Le Mardi 1 juillet 2008

Commission – Alors que des débats étaient attendus sur la partie concernant le temps de travail du projet de loi portant rénovation de la démocratie sociale, la commission des affaires sociales de l’Assemblée, le 25 juin, a surtout modifié les articles sur la représentativité des syndicats.

Jusqu’où le Parlement doit-il respecter une position commune des syndicats ? Jean-Frédéric Poisson (UMP, Yvelines), rapporteur du texte, posera la question lors de la discussion générale. Cette interrogation se prolongera avec l’examen des nombreux amendements qui modifient l’accord entre le Medef, la CGPME, la CGT et la CFDT sur le temps de travail et la représentativité.
La commission des affaires sociales demandera notamment une distinction plus claire des conditions de principe de la représentativité – respect des valeurs républicaines, indépendance et transparence financière – des autres critères de représentativité – ancienneté, audience, influence et effectifs. Plus surprenant, le rapporteur souhaite transposer le principe de représentativité aux organisations patronales par le biais d’un accord national entre syndicats d’ici à trois ans.

Petites entreprises
Le député des Yvelines veut poser d’autres dates butoirs.
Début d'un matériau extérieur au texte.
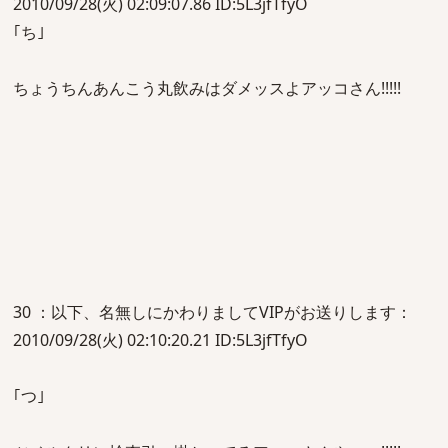
2010/09/28(火) 02:09:07.86 ID:5L3jfTfyO
｢ち｣
ちょうちんあんこう丸飲みはダメッスよアッコさん!!!!!
30 ：以下、名無しにかわりましてVIPがお送りします：
2010/09/28(火) 02:10:20.21 ID:5L3jfTfyO
｢つ｣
Tout d’abord s’agissant de la représentativité dans les petites entreprises, qui n’est pas réglée par le projet de loi, et qui devra selon lui faire l’objet d’une négociation interprofessionnelle d’ici au 30 juin 2009. A la même échéance, il demande que des règles de financement du dialogue social soient fixées.
Afin d’« empêcher les situations de blocage du processus conventionnel qui résulteraient d’une dispersion des votes vers des syndicats non représentatifs », le rapporteur a fait voter un amendement prévoyant que, pour les accords interprofessionnels, les seuils de majorité de 30 % (majorité d’engagement) et 50 % (droit d’opposition) soient vérifiés non sur la base de la totalité des suffrages exprimés mais sur la base des seuls suffrages en faveur d’organisations représentatives.

235 jours de forfait
Plusieurs modifications concernent enfin le forfait jour, dont celle initiée par Francis Vercamer (NC, Nord) pour qu’un accord collectif puisse fixer un nombre annuel maximal de jours travaillés au-delà de 218, et qu’à défaut d’un tel accord, ce nombre soit de 235. Le rapporteur a lui fait conditionner la validité de la convention de forfait sur une base hebdomadaire ou mensuelle au fait que soit assurée au salarié une rémunération au moins égale à celle qu’il percevrait compte tenu des majorations pour heures supplémentaires applicables dans l’entreprise. Il a également fait préciser que la mise en œuvre d’une convention individuelle de forfait en jours sur l’année requiert l’accord du salarié concerné.
Le texte sera examiné en séance publique à partir du 1er juillet.